Unlike with regular search, this is not a question of updating your content, then alerting the search engine to crawl your site. Large language models are updated infrequently. It’s an entirely different and expensive process.
And even if your data is included in the training of the LLMs, how are you able to use this to drive business success. In the search era it was clear, being well represented in search yielded direct clicks to your site. Being well represented in answers in the knowledge era, this is less clear. Certainly, it should help with branding, if you gain brand mentions in the answers. If the answers are attributed, then the knowledge engine is making it easier for the user to then follow up directly with you.
But do the rules of SEO, as dictated by Google for the last 25 years, apply to this knowledge era? They are perhaps a great starting point. SEO, over those 25 years has focused more and more on simply the provision of great content, to answer specific questions. That should still apply to the knowledge era. That great content needs to be understandable, and be useful in answering whatever niche questions that are important to you, and your business, throughout the customer journey for your ideal customers. And the meta data of that content, should make it easier for the engines to understand.

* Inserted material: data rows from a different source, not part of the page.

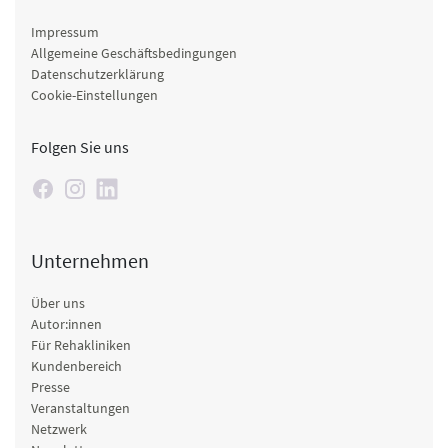
Impressum
Allgemeine Geschäftsbedingungen
Datenschutzerklärung
Cookie-Einstellungen
Folgen Sie uns
Unternehmen
Über uns
Autor:innen
Für Rehakliniken
Kundenbereich
Presse
Veranstaltungen
Netzwerk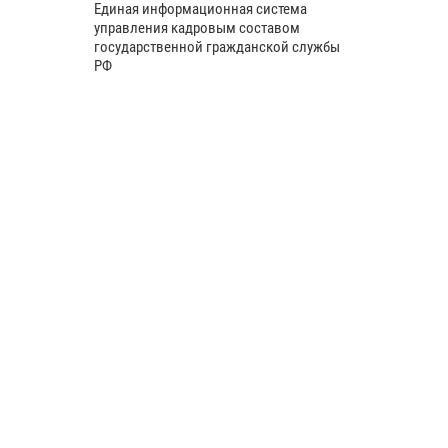
Единая информационная система
управления кадровым составом
государственной гражданской службы
РФ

So SEO should be a good starting point. The challenge is to make sure you are in the training data in the first place.
For PPC, these knowledge engines have to find a viable business model. The freemium subscription model is likely not going to persist, nor generate enough positive revenue to cover the significant expense of training these LLMs and engaging with them. So a PPC model may emerge, but this may lag the use of these knowledge engines, much like early search PPC lagged the adoption of search. What this may mean for marketers, social media becomes a more important channel in the medium term.
Social has also taken some of the search traffic away from traditional search, and certainly with a younger audience, social is where we spend significant amounts of our time. So ramping up a social media marketing strategy may be a good way to mitigate for the potential decline in PPC traffic in the short term.
Finally, what will the knowledge era really look like. Will it be centralized, as we have had for the search era, where one site, Google, archives the internet, and we search Google’s archive? Will Google, Perplexity, OpenAI or another player be able to take that position, and develop a viable business model that allows them to be the knowledge gatekeeper?
Or will it be fundamentally decentralized.
Each website may deploy its own knowledge app, that facilitates queries on that site’s domain of knowledge.
The possibilities are really interesting, the future is unclear and very exciting.